Required work | Only the line containing "असर क्षमता, भारी दबाव देखि डराउँदैन हुन सक्छ।" and those after it, up to the end of the records below, are to be set down, exactly as written.

Record extracts |
-*-

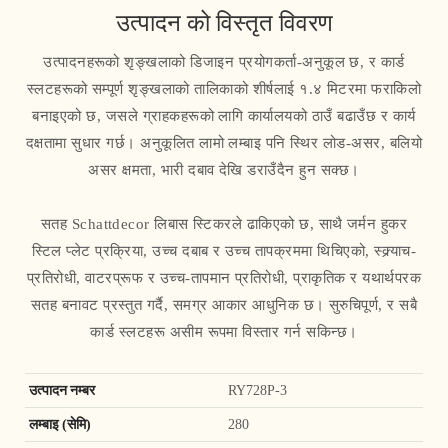
उत्पादन को विस्तृत विवरण
उत्पादनहरूको शृङ्खलाको डिजाइन प्रयोगकर्ता-अनुकूल छ, र कार्ड
स्लटहरूको सम्पूर्ण शृङ्खलाको तालिकाको शीर्षलाई १.४ मिटरमा फराकिलो
बनाइएको छ, जसले ग्राहकहरूको लागि कार्यालयको ठाउँ बढाउँछ र कार्य
दक्षतामा सुधार गर्छ। अनुकूलित लामो लम्बाइ पनि स्थिर लोड-असर, बलियो
असर क्षमता, भारी दबाव देखि डराउँदैन हुन सक्छ।
सतह Schattdecor लिबास स्टिकरले ढाकिएको छ, साथै जर्मन हुकर
स्टिल प्लेट प्रक्रिया, उच्च दबाब र उच्च तापक्रममा थिचिएको, स्क्र्याच-
प्रतिरोधी, वाटरप्रूफ र उच्च-तापमान प्रतिरोधी, प्राकृतिक र यथार्थपरक
सतह बनावट प्रस्तुत गर्दै, समग्र आकार आधुनिक छ। सुरुचिपूर्ण, र सबै
कार्ड स्लटहरू असीम रूपमा विस्तार गर्न सकिन्छ।
उत्पादन नम्बर
RY728P-3
लम्बाइ (सेमि)
280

-*-

Answer section |
असर क्षमता, भारी दबाव देखि डराउँदैन हुन सक्छ।
सतह Schattdecor लिबास स्टिकरले ढाकिएको छ, साथै जर्मन हुकर
स्टिल प्लेट प्रक्रिया, उच्च दबाब र उच्च तापक्रममा थिचिएको, स्क्र्याच-
प्रतिरोधी, वाटरप्रूफ र उच्च-तापमान प्रतिरोधी, प्राकृतिक र यथार्थपरक
सतह बनावट प्रस्तुत गर्दै, समग्र आकार आधुनिक छ। सुरुचिपूर्ण, र सबै
कार्ड स्लटहरू असीम रूपमा विस्तार गर्न सकिन्छ।
उत्पादन नम्बर
RY728P-3
लम्बाइ (सेमि)
280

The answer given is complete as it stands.